As an illustration of application of the principles shown in Fig. 1, consider the case of the proposed splitting of the Holarctic genus Rana into two genera, as discussed by Yuan et al. (2016). Splitting Rana would change the meaning of a well-established and well-studied monophyletic group, as well as change the names of many species that have been the subject of thousands of biological studies of morphology, physiology, behavior, development, and genetics. Furthermore, splitting out some species into a new genus leaves the rest of Rana paraphyletic (Yuan et al. 2016). We need to stop equating name changes with systematic “progress.” There are other mechanisms for naming new clades within existing genera (subgeneric names), which do not change the meaning of well-established names but still allow biologists to name and discuss newly discovered subdivisions (Hillis, 2007a). Subjectively changing the meaning of established names distracts from legitimate progress in species and clade discovery and advancement of our understanding of the Tree of Life.

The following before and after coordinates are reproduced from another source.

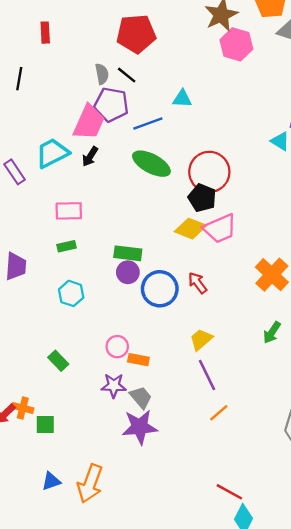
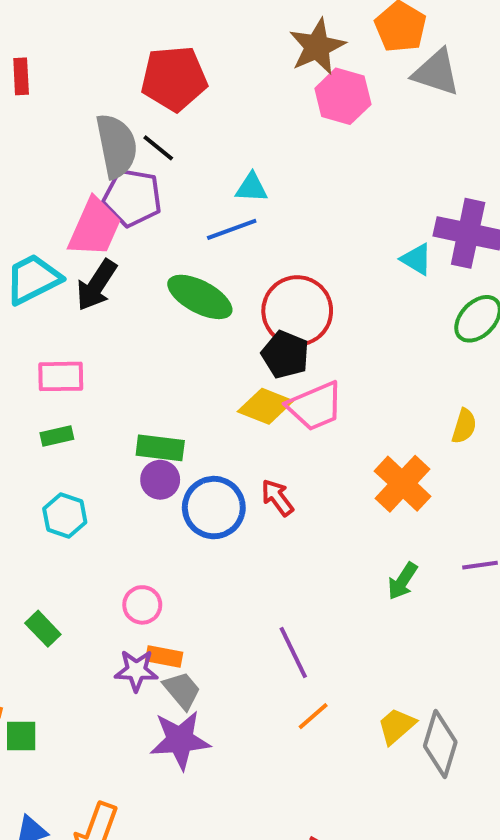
gray semicircle: (102, 74) -> (116, 146), size x1.8
blue line: (148, 123) -> (232, 229), moved
black arrow: (90, 157) -> (97, 285), size x1.5
yellow trapezoid: (201, 340) -> (397, 726), moved
orange rectangle: (138, 360) -> (164, 657), moved

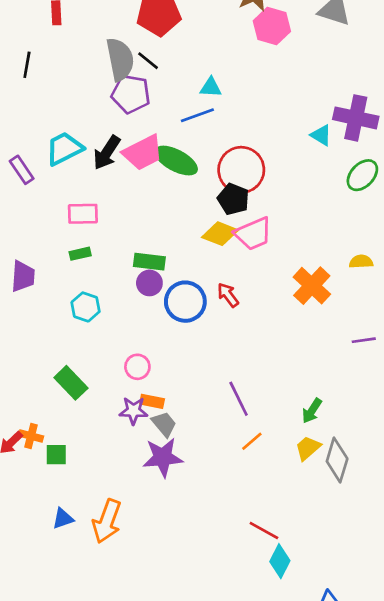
pink trapezoid: (95, 227) -> (143, 153), moved, turned 39
yellow semicircle: (464, 426) -> (361, 262), moved, turned -110
green arrow: (403, 581) -> (312, 411), moved
green rectangle: (43, 629) -> (71, 383), size x1.4

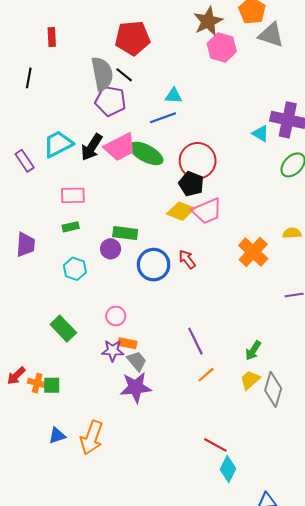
purple circle: (149, 283) -> (111, 249), moved
orange cross: (31, 436) -> (37, 383), moved

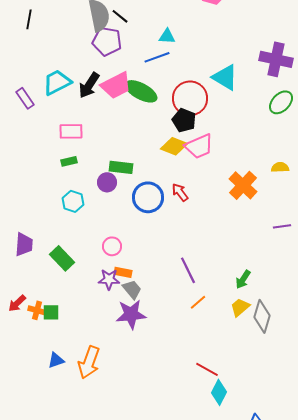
cyan triangle: (261, 133) -> (225, 77), moved, size x1.6
purple trapezoid: (26, 245) -> (24, 244), moved

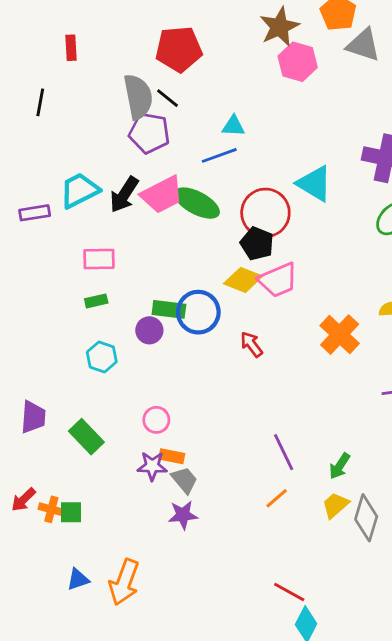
purple rectangle: (25, 98) -> (35, 213), turned -65
blue circle: (148, 197) -> (198, 312), moved
purple line: (188, 270) -> (284, 452), moved
purple star: (131, 314) -> (183, 515), size x0.7

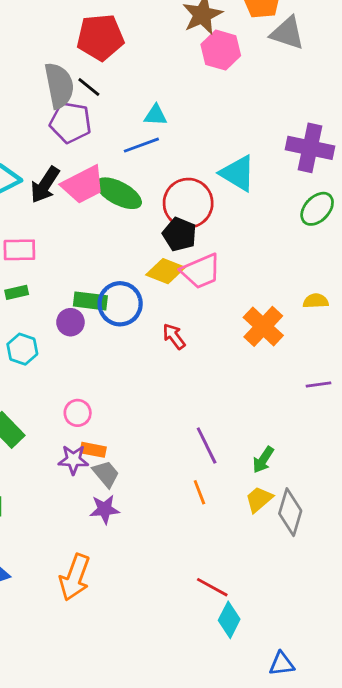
orange line: (277, 498) -> (199, 492), turned -70
orange arrow: (124, 582) -> (75, 577), moved

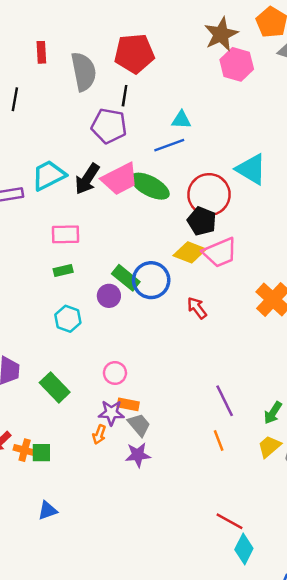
gray semicircle: (59, 86) -> (84, 72), moved
black line: (89, 87) -> (125, 96), turned 60
green rectangle: (90, 301) -> (126, 278), turned 32
orange arrow: (75, 577) -> (99, 434), moved, size x0.5

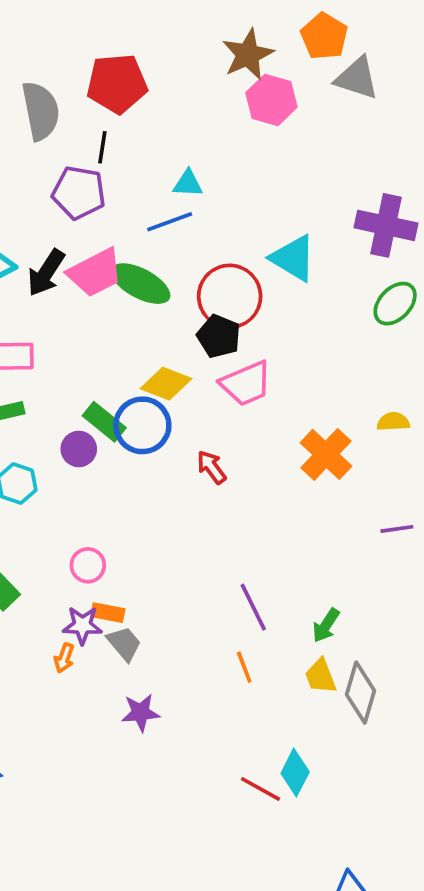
yellow diamond: (190, 252) -> (166, 384), moved
yellow trapezoid: (269, 447) -> (321, 676), turned -70
purple star: (138, 455) -> (141, 713), moved
cyan diamond: (244, 549) -> (295, 773), moved

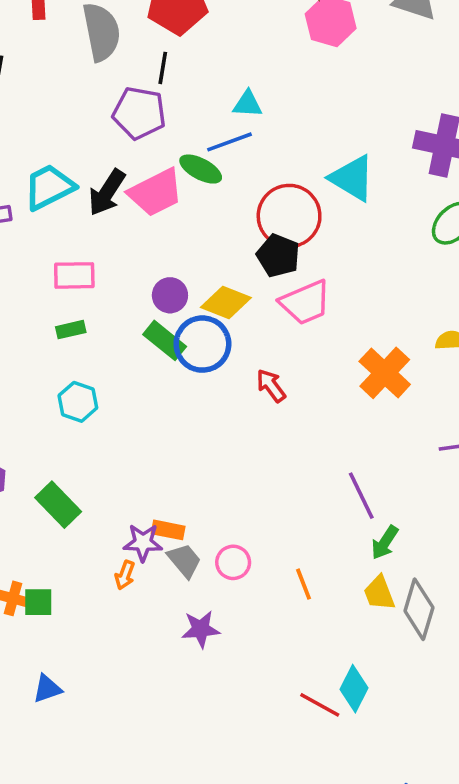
green ellipse: (141, 284) -> (201, 169), moved, size x0.7
purple circle: (79, 449) -> (170, 295), moved
pink circle: (88, 565) -> (233, 562), moved
purple line: (253, 607) -> (361, 496), moved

Similarly, I see no reasonable justification for the current trend of dividing widespread, geographically variable species into artificial slices of continuous clines (e.g., the division of Agkistrodon species discussed above). Such splitting is mis-informative about reproductive boundaries, and it has little utility for the rest of biology. I predict that the pendulum has swung too far and that as systematists begin to integrate previous studies and methodologies with the new genomic analyses, we will see a reversal of many of the recently proposed splits of widely distributed species.

The purpose of systematics is to inform humanity about biodiversity. I am a systematist because I am excited by biodiversity, and I want to inform others about the diversity and evolution of life. One of our ways of doing that is through scientific nomenclature. We have many tools in our systematic toolbox, and more power to understand species boundaries than ever before in human history. We need to use all the information at our disposal and apply our findings judiciously and conscientiously. Science is impeded when we change names needlessly, or without giving full consideration to all the available data. It is time for all responsible systematists to insist that we do a better job of serving and informing the rest of the biological community.